#### What the exercise asks:
Look below for the line with "Video Curiosità" and the line with "Previsão prazo máximo para a prestação do". Copy exactly those two lines and every line between, but not the pictures.

#### Data under study:

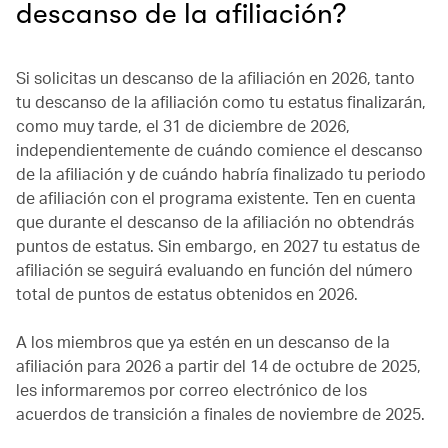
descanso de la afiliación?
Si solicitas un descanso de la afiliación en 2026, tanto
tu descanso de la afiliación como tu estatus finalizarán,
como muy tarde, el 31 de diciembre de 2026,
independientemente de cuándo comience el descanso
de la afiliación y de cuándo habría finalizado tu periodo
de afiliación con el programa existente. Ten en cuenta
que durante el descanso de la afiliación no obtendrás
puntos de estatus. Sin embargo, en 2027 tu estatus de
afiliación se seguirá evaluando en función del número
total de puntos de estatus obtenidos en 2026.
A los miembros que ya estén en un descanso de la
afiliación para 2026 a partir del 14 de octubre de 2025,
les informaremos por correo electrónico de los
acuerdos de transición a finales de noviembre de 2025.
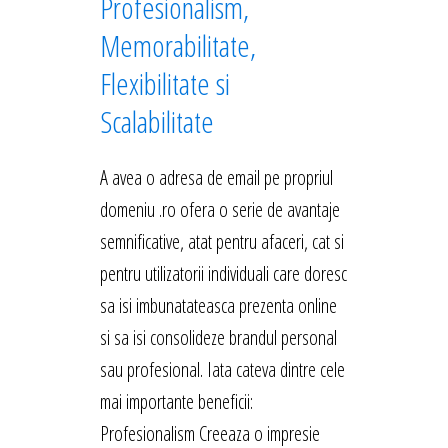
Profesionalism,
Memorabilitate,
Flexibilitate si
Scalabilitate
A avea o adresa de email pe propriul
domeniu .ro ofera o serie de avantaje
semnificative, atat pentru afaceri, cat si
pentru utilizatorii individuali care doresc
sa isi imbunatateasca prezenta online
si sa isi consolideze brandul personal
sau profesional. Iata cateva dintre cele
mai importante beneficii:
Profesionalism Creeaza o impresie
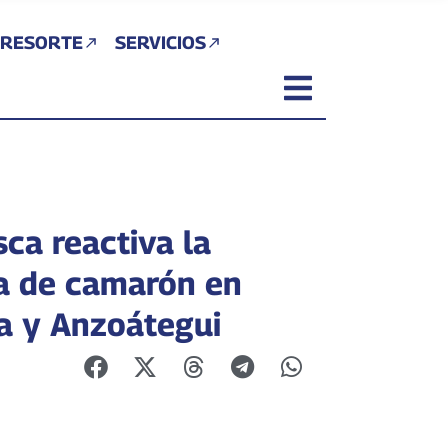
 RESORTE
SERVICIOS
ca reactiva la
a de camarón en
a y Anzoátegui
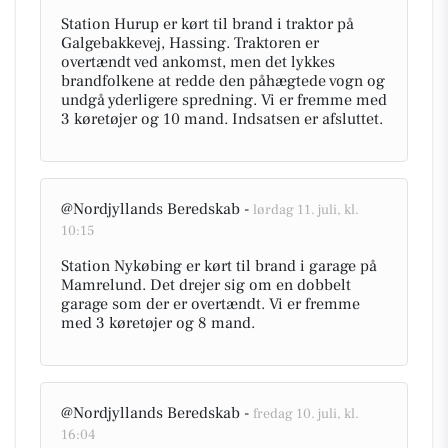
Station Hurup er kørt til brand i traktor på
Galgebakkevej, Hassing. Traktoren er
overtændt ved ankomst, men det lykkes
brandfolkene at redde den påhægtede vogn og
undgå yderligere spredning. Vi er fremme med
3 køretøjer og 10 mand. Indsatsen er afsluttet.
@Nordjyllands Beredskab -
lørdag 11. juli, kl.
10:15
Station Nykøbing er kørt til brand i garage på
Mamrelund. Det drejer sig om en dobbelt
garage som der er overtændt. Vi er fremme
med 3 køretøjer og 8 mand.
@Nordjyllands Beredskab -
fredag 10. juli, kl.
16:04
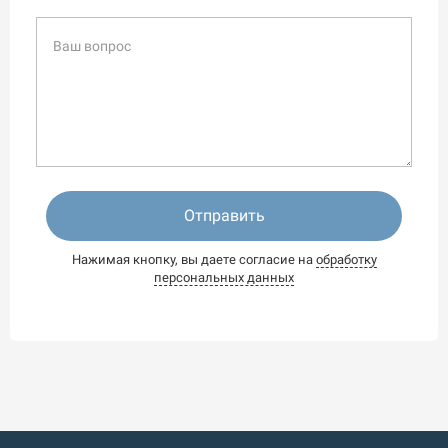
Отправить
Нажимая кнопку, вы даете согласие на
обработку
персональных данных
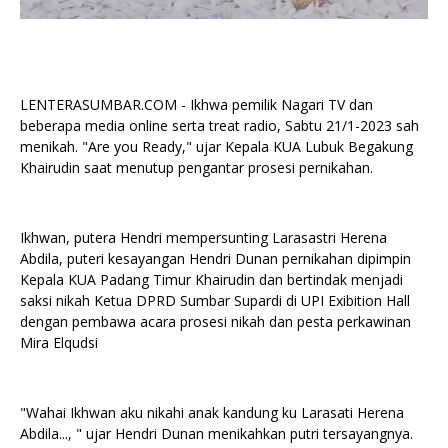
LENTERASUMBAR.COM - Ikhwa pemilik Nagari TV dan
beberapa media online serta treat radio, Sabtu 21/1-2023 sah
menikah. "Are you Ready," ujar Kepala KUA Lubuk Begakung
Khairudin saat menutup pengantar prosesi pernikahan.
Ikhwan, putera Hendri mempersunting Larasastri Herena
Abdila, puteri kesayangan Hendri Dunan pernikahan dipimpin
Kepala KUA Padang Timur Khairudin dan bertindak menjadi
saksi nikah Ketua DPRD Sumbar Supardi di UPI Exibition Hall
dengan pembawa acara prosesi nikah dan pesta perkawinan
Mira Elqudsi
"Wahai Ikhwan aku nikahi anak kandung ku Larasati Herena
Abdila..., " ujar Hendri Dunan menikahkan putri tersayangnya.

---

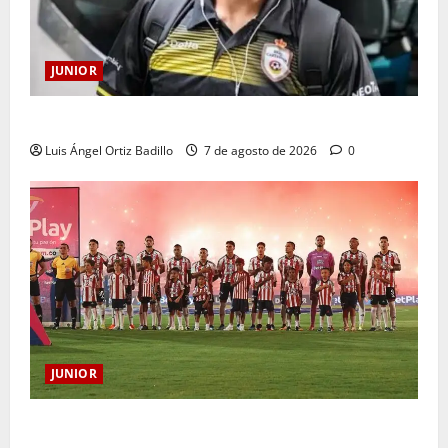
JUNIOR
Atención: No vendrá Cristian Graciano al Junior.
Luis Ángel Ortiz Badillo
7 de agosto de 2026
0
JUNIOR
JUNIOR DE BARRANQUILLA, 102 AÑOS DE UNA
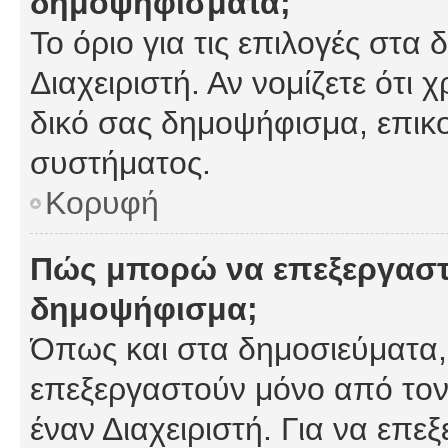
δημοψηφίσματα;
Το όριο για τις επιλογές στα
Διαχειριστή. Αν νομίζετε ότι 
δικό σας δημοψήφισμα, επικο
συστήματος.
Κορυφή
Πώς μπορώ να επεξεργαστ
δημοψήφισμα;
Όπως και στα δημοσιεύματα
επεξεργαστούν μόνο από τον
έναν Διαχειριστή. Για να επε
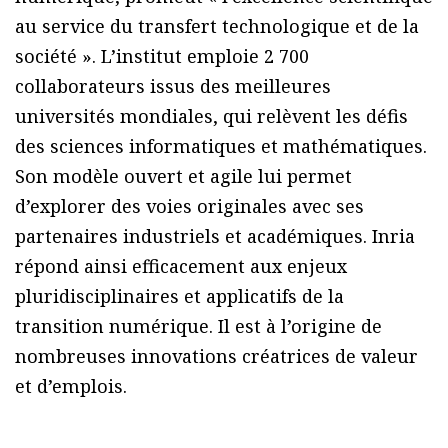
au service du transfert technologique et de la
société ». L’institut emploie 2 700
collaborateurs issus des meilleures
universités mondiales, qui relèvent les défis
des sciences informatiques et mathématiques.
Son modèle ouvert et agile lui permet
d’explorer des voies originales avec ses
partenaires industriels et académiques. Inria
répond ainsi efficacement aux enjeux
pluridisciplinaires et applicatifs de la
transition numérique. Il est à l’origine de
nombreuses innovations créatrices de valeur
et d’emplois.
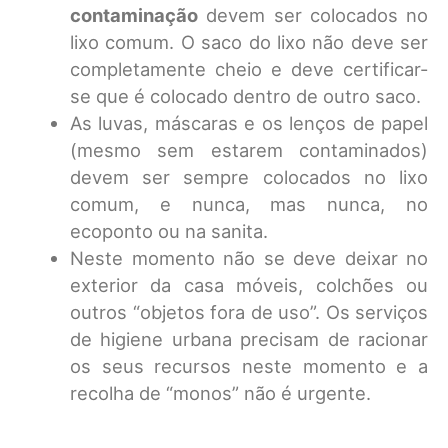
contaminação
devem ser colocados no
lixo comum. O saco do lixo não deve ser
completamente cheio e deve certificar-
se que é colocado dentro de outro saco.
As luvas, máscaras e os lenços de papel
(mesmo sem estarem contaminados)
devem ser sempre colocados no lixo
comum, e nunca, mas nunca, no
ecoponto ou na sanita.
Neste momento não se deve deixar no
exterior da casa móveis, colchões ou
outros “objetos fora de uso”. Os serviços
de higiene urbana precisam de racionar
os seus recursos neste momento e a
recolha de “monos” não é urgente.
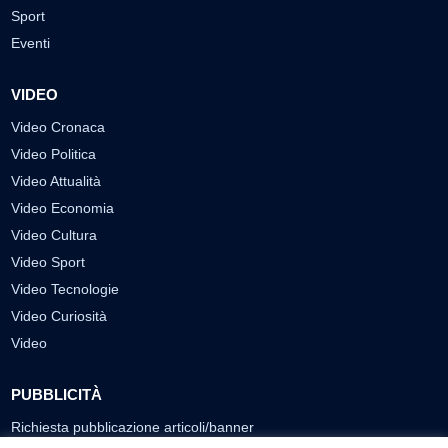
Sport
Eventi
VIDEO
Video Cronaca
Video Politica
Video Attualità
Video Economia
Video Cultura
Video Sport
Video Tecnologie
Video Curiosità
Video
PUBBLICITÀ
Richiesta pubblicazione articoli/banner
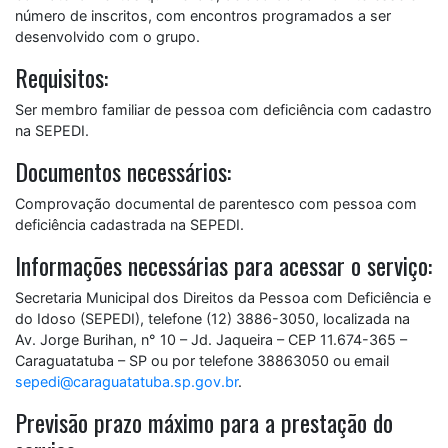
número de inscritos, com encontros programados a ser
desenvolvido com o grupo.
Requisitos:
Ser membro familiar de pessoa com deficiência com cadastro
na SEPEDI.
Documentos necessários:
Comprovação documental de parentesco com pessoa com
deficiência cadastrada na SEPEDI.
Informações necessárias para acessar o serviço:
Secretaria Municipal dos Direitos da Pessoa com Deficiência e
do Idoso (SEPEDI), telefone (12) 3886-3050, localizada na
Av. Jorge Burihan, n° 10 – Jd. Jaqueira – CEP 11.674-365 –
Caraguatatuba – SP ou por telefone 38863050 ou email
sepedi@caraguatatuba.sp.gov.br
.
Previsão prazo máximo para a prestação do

#### Exercise answer:
Video Curiosità
Video
PUBBLICITÀ
Richiesta pubblicazione articoli/banner
número de inscritos, com encontros programados a ser
desenvolvido com o grupo.
Requisitos:
Ser membro familiar de pessoa com deficiência com cadastro
na SEPEDI.
Documentos necessários:
Comprovação documental de parentesco com pessoa com
deficiência cadastrada na SEPEDI.
Informações necessárias para acessar o serviço:
Secretaria Municipal dos Direitos da Pessoa com Deficiência e
do Idoso (SEPEDI), telefone (12) 3886-3050, localizada na
Av. Jorge Burihan, n° 10 – Jd. Jaqueira – CEP 11.674-365 –
Caraguatatuba – SP ou por telefone 38863050 ou email
sepedi@caraguatatuba.sp.gov.br
.
Previsão prazo máximo para a prestação do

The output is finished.